A party may file with the Supreme Court a petition to review an adverse decision by the Court of Appeals.  See Wis. Stat. § 808.10 and Rule 809.62. 

 

 

 

 

Appeal No. 

2010AP30

Cir. Ct. No.  2004CF566

STATE OF WISCONSIN   

IN COURT OF APPEALS

 

DISTRICT III

 

 

 

 

In re the return of seized funds in: State of Wisconsin v. Joseph P. LaPere:

 

Joseph P. LaPere,

 

          Appellant,

 

     v.

 

State of Wisconsin,

 

          Respondent.

 

 

 

 

            APPEAL from an order of the circuit court for Brown County:  John D. mckay, Judge.  Affirmed. 

            Before Hoover, P.J., Peterson and Brunner, JJ.  

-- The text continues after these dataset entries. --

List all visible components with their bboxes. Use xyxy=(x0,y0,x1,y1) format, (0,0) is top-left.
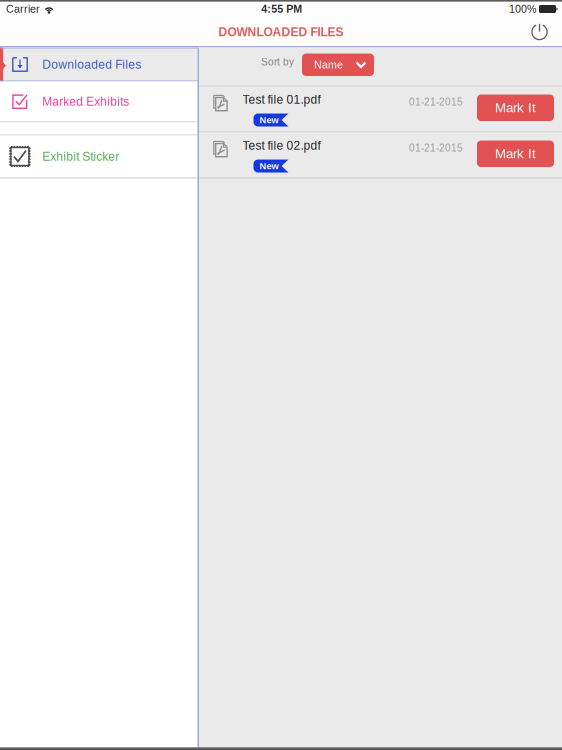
staticText: 100% xyxy=(509,3,536,15)
staticText: Test file 01.pdf xyxy=(242,93,320,106)
button[interactable]: Downloaded Files xyxy=(0,48,198,82)
button[interactable]: Power xyxy=(517,19,562,45)
button[interactable]: Test file 01.pdf xyxy=(199,86,562,132)
button[interactable]: Exhibit Sticker xyxy=(0,136,198,178)
button[interactable]: Mark It xyxy=(477,94,554,121)
staticText: Test file 02.pdf xyxy=(242,139,320,152)
staticText: DOWNLOADED FILES xyxy=(218,25,344,39)
staticText: New xyxy=(260,115,278,125)
button[interactable]: Test file 02.pdf xyxy=(199,132,562,178)
staticText: Mark It xyxy=(495,100,536,115)
staticText: Carrier xyxy=(6,3,40,15)
button[interactable]: Marked Exhibits xyxy=(0,82,198,122)
staticText: Marked Exhibits xyxy=(42,95,129,108)
staticText: Downloaded Files xyxy=(42,58,141,71)
staticText: 01-21-2015 xyxy=(409,96,463,108)
staticText: Sort by xyxy=(261,56,294,68)
staticText: 01-21-2015 xyxy=(409,142,463,154)
staticText: Exhibit Sticker xyxy=(42,150,119,163)
staticText: New xyxy=(260,161,278,171)
button[interactable]: Mark It xyxy=(477,140,554,167)
button[interactable]: Name xyxy=(302,54,374,76)
staticText: Mark It xyxy=(495,146,536,161)
staticText: Name xyxy=(314,59,343,71)
staticText: 4:55 PM xyxy=(261,3,302,15)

1        PER CURIAM.   Joseph LaPere appeals an order implicitly denying his petition to return $1,150 seized by police during a search of LaPere’s property.[1]  Because we conclude that LaPere is judicially estopped from requesting the relief sought in his petition, we affirm the order.

2        The doctrine of judicial estoppel prohibits a party from taking a position that is clearly inconsistent with a position the party assumed in an earlier judicial proceeding where the facts are the same and the court adopted the party’s initial position.  See Harrison v. LIRC, 187 Wis. 2d 491, 497, 523 N.W.2d 138 (Ct. App. 1994).  LaPere is estopped from seeking the return of the $1,150 because, in earlier proceedings, he took an inconsistent position that the circuit court adopted. 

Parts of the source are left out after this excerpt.